Barkley's soundbite, many Wizards fans immediately noted, gave short shrift to a Toronto Raptors squad that regularly gave the Wizards fits and had only improved after dumping Rudy Gay while adding Patrick Patterson. Joakim Noah was busy leading the Chicago Bulls to spitting distance of a 50-win result, while the last game of the season saw the Wizards in danger of falling to the No. 7 seed. Barkley's comment seemed the sad personification of wasted potential Wizards fans greet with unwelcome familiarity.

And yet, the Wizards made the fifth seed with that final game. It took help from a Brooklyn Nets squad dropping their final two tilts in a did-they/didn't-they-tank "scandal" to avoid a first-round matchup with the fourth-seed Bulls. Head coach Jason Kidd brushed off the whole matter, stating the team didn't care about their seed at that point, while Raptors power forward Amir Johnson elected to quote his coach: 'You can't really mess with the basketball gods.'

Whatever else you might say about the team we love, the Washington Wizards have offered the basketball gods their dues. In 2010, D-League call-up Cedric Jackson hit a game-winning three pointer in the final game of the season. The win moved the Wizards from third place in lottery seeding to a tie for fourth, and the coin flip dropped them to fifth. The lottery gave them John Wall and kicked off the rebuild in style.

Last season, the Wizards publicly stated they were battling for the ninth seed around the time GMs are frantically begging coaches to "develop their youth". I loved it, spouting off about how if the Wizards were to solve their road woes, they needed as many full-bore tilts as possible. The Wizards home record this season is identical to last year's, but they have earned 15 more victories on the road. Meanwhile, the Wizards jumped to the third pick and Otto Porter.

While nothing appeals to sportswriters like the basketball gods rewarding fruitless determination, the truth is that last season's (failed, mind you) dash for the ninth seed forced the team to lock in at a time when all a competitor can see is the second season starting without him. So it was that a Wizards team sliding after a boost from the emergence of the AARP unit, Professor Andre Miller and Drew Gooden, presiding, locked in at the end of the regular season and found themselves owners of the No. 5 seed in the 2014 NBA Playoffs. Ain't no luck.

A matchup with the Bulls seemed like a nightmare to several folks. They'd been ripping through teams like tissue paper in the regular season with playoff intensity, a gear Wizards fans have rarely seen from their chosen team and with little consistency. D.J. Agustin had emerged as the Bulls sparkplug point guard in the tradition of Nate Robinson and John Lucas III, also in the mold of small, quick guards that always seem to go off against the Wizards. And while no one would have picked Randy Wittman to outcoach Tom Thibodeau, the latter has fallen prey to his foibles while the former is not only avoiding the bugaboos of the regular season, but gameplanning with real effectiveness and straight countering what Chicago does on the court. Ain't no luck.
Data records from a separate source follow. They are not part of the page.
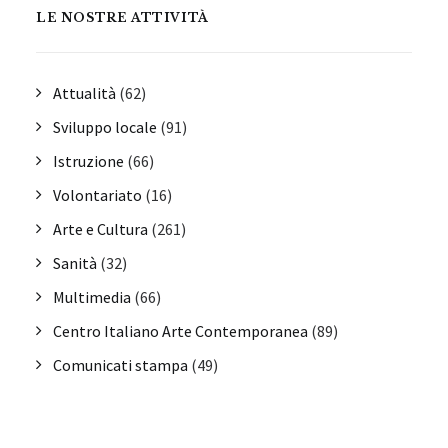
LE NOSTRE ATTIVITÀ
Attualità
(62)
Sviluppo locale
(91)
Istruzione
(66)
Volontariato
(16)
Arte e Cultura
(261)
Sanità
(32)
Multimedia
(66)
Centro Italiano Arte Contemporanea
(89)
Comunicati stampa
(49)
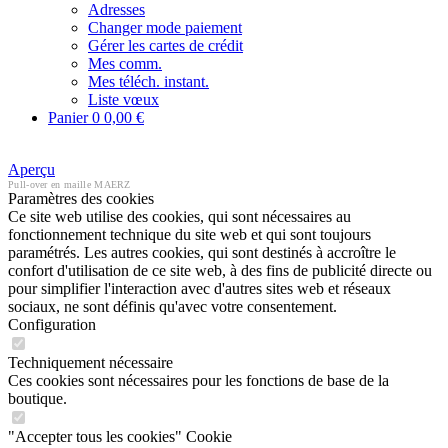
Adresses
Changer mode paiement
Gérer les cartes de crédit
Mes comm.
Mes téléch. instant.
Liste vœux
Panier
0
0,00 €
Aperçu
Pull-over en maille MAERZ
Paramètres des cookies
Ce site web utilise des cookies, qui sont nécessaires au
fonctionnement technique du site web et qui sont toujours
paramétrés. Les autres cookies, qui sont destinés à accroître le
confort d'utilisation de ce site web, à des fins de publicité directe ou
pour simplifier l'interaction avec d'autres sites web et réseaux
sociaux, ne sont définis qu'avec votre consentement.
Configuration
Techniquement nécessaire
Ces cookies sont nécessaires pour les fonctions de base de la
boutique.
"Accepter tous les cookies" Cookie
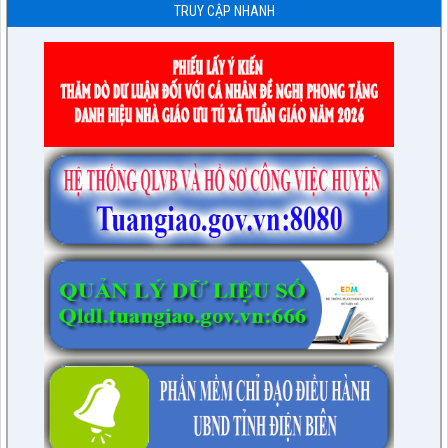
TRUY CẬP NHANH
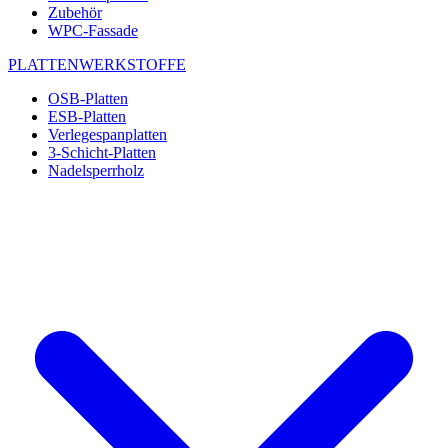
Zubehör
WPC-Fassade
PLATTENWERKSTOFFE
OSB-Platten
ESB-Platten
Verlegespanplatten
3-Schicht-Platten
Nadelsperrholz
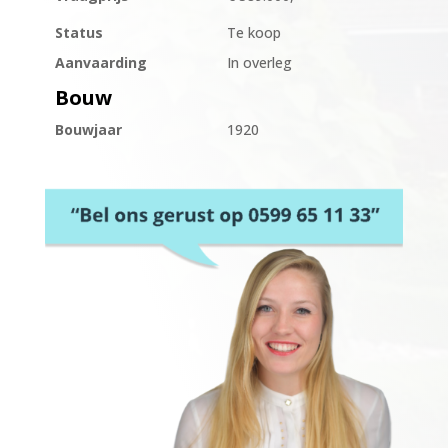
Status
Te koop
Aanvaarding
In overleg
Bouw
Bouwjaar
1920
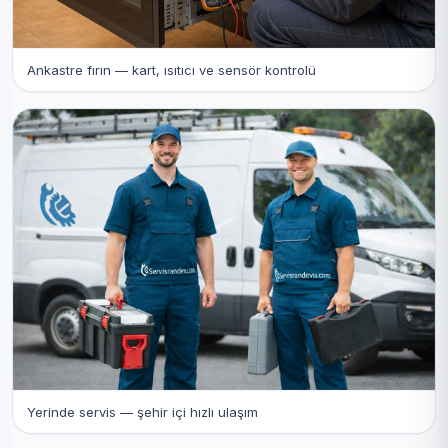
Ankastre fırın — kart, ısıtıcı ve sensör kontrolü
Yerinde servis — şehir içi hızlı ulaşım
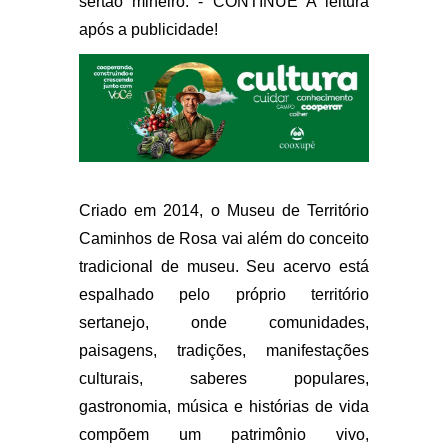
sertão mineiro. - CONTINUE A leitura
após a publicidade!
Criado em 2014, o Museu de Território
Caminhos de Rosa vai além do conceito
tradicional de museu. Seu acervo está
espalhado pelo próprio território
sertanejo, onde comunidades,
paisagens, tradições, manifestações
culturais, saberes populares,
gastronomia, música e histórias de vida
compõem um patrimônio vivo,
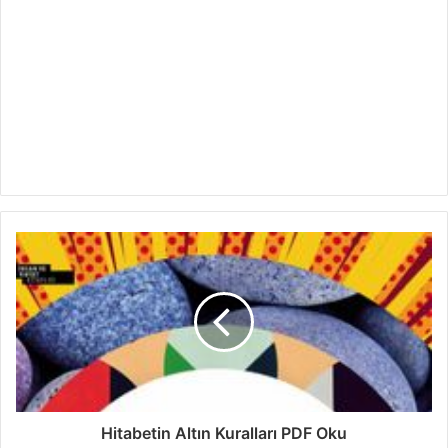
Hitabetin Altın Kuralları PDF Oku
What felt like 99 percent of the national media picked the Bulls in 6. Here, Mike Prada reminded the internet Nene was the key to the series. The returned from injury big man is giving the reigning defensive player of the year more than he can handle as the Bulls have posted a defensive rating that would have ranked below all regular season teams save the Milwaukee Bucks and Philadelphia 76ers. Ain't no luck.

After the abomination of officiating otherwise known as Game 2, despite a rash of free throw shooting that should have damned the Wizards by any measure of reason, they ground their way back on a team that has no other gear to go to. AIN'T NO LUCK.

NBA playoff basketball is where luck goes to die. Fans and media talk about lucky breaks, how it can't be discounted because then the teams did THIS or THAT. When I think about luck in the playoffs, I think about Randy Wittman reminding us your team must be able to survive four or five trips where you get nothing. Or when he talked about figuring out wins where shooting disappears and someone goes 1-16. AIN'T NO LUCK.

So I smiled today, when I read about a heckler telling John Wall the Wizards got lucky.

Turning over his shoulder to spot the heckler, Wall shouted: "Ain’t no luck!"

The series heads to Washington D.C. on Friday with the Wizards up on the Bulls two games to none. However this season turns out, win or lose, don't expect either team to talk about luck. See you all for Game 3.